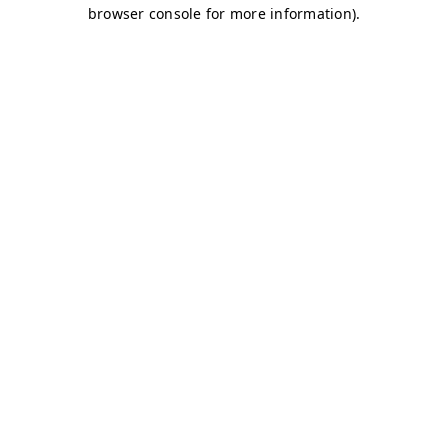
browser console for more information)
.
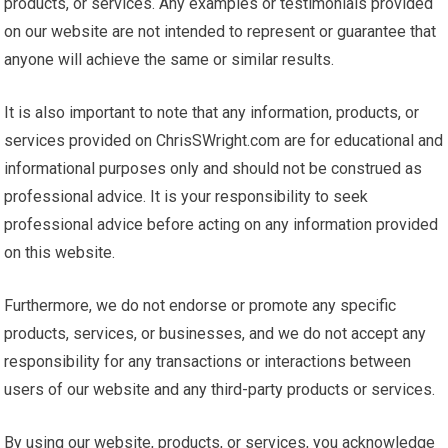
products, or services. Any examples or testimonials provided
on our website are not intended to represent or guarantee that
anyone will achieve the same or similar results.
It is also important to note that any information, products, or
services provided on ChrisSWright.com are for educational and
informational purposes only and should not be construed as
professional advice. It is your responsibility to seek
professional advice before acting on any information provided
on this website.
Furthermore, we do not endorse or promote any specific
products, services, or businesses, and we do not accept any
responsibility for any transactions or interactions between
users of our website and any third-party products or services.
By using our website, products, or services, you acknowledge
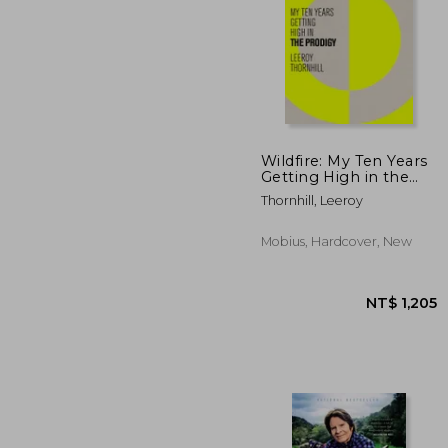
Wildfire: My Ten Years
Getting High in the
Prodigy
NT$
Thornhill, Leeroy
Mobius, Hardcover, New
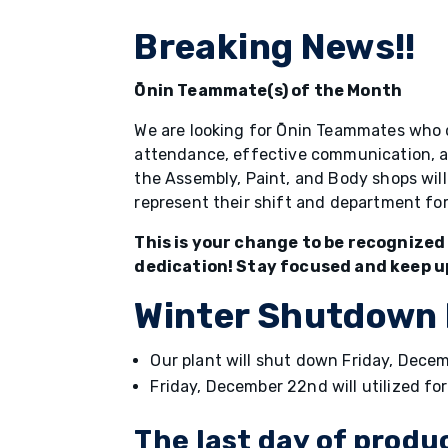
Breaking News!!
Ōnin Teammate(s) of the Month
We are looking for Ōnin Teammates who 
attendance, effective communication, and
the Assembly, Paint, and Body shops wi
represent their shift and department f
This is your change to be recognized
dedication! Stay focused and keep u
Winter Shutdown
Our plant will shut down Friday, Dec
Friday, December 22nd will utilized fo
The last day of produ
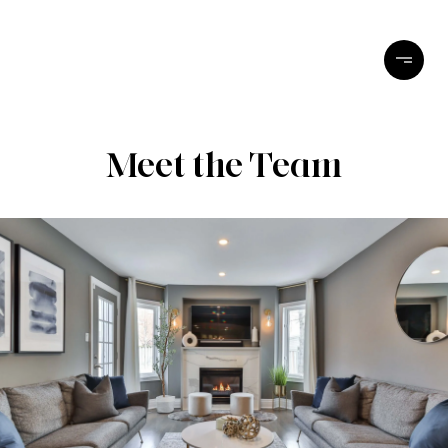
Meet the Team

####

- Problem description
Quote exactly, and only, the lines from the line containing "This is your change to be recognized" through the final line of the records above, both included, omitting any pictures.

- Answer for this exercise
This is your change to be recognized
dedication! Stay focused and keep u
Winter Shutdown
Our plant will shut down Friday, Dec
Friday, December 22nd will utilized fo
The last day of produ
Meet the Team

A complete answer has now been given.